Differentiating Metropolis-Hastings to Optimize Intractable Densities (2306.07961v3)

Abstract: We develop an algorithm for automatic differentiation of Metropolis-Hastings samplers, allowing us to differentiate through probabilistic inference, even if the model has discrete components within it. Our approach fuses recent advances in stochastic automatic differentiation with traditional Markov chain coupling schemes, providing an unbiased and low-variance gradient estimator. This allows us to apply gradient-based optimization to objectives expressed as expectations over intractable target densities. We demonstrate our approach by finding an ambiguous observation in a Gaussian mixture model and by maximizing the specific heat in an Ising model.

• The paper presents a novel unbiased gradient estimator for Metropolis-Hastings samplers, enabling differentiation through discrete accept/reject steps.
• It leverages Monte Carlo coupling schemes to control variance and maintain an O(1) computational overhead across both discrete and continuous distributions.
• Empirical results on Gaussian mixture and Ising models validate its potential to enhance probabilistic model training and optimization.

Differentiating Metropolis-Hastings to Optimize Intractable Densities

This paper presents a novel approach to differentiating through the Metropolis-Hastings (MH) algorithm, a staple in probabilistic inference, particularly when dealing with probability distributions that possess intractable normalizing constants. The work leverages recent advancements in stochastic automatic differentiation to overcome the traditional barriers posed by the discrete accept/reject steps inherent in MH samplers, thereby providing a mechanism to apply gradient-based optimization to objectives expressed as expectations over intractable target densities.

Methodological Contributions

The authors propose an unbiased gradient estimator for MH samplers, challenging the common assumption that MH is inherently non-differentiable due to its discontinuous nature.

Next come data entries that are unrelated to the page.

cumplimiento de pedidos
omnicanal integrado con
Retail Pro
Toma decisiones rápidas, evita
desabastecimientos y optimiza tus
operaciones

Their method couples two MH chains with perturbed targets, utilizing a stochastic derivative-based estimation approach. The key contributions of their work are:

1. Unbiased Algorithm with Low Computational Overhead: The algorithm provides an unbiased estimate of the gradient of expectations over the target density, while incurring only a $\mathcal{O}(1)$ multiplicative computational overhead. This is achieved through a clever application of smoothed perturbation analysis and stochastic automatic differentiation, making it applicable to both discrete and continuous target distributions.
2. Use of Monte Carlo Coupling Schemes: The incorporation of coupling schemes to efficiently and effectively control variance in the estimation of gradients. These schemes allow the authors to propose an efficient low-variance single-chain MH gradient estimator.
3. Empirical Validation and Applications: The authors demonstrate the utility of their approach through optimization problems involving Gaussian mixture models and Ising models. For example, they identify scenarios with ambiguous observations in Gaussian mixtures and maximize the specific heat in Ising models, illustrating the practical implications of their method.

Implications and Observations

This work significantly impacts the landscape of probabilistic modeling and inference. By differentiating the MH algorithm, the authors unlock the potential for gradient-based optimization in settings previously limited by computational barriers. This advancement permits enhanced fine-tuning of model parameters directly through stochastic sampling procedures, a feature previously underutilized in models with discrete components.

1. Enhanced Model Training: This method introduces possibilities for improving training of probabilistic models by optimizing hyperparameters and model structures directly, without the need for surrogate or approximate models.
2. Improved Estimation for Scientific Modeling: In scientific domains such as physics, biology, and cognitive science, the ability to differentiate through MH samplers can refine computational models of phenomena, leading to more nuanced and accurate predictions.

Future Directions

Future work could explore the integration of reverse-mode automatic differentiation, facilitating applications in high-dimensional parameter spaces typical in deep learning contexts. An engaging avenue would be the application of this approach to energy-based models and nested models, which often present intricate inference landscapes. Furthermore, there is potential for unbiased differentiation of samplers combining discrete and continuous dynamics, expanding the applicability of the method to a wider array of probabilistic models. Extending this work to support broader optimization objectives, such as derivative-based hyperparameter tuning or enhancing the autocorrelation properties of MH chains, could also yield significant advancements.

Overall, this paper delivers key insights into overcoming the historically perceived limitations in differentiating through sampling-based inference algorithms, furnishing new methodologies and understanding in automatic stochastic differentiation and probabilistic optimization.